(Collected data)
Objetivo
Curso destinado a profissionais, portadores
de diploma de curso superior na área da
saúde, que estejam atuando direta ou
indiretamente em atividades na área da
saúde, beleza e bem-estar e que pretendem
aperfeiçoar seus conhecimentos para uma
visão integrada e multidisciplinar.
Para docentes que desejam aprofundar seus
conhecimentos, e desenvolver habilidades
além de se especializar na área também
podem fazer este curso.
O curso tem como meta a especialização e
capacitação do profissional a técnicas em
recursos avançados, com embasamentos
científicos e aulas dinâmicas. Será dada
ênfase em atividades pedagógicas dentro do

**YOUR OBJECTIVE:**
In the entries above, identify each line that includes the string "saúde", then copy it.

**COMPLETED EXERCISE:**
saúde, que estejam atuando direta ou
saúde, beleza e bem-estar e que pretendem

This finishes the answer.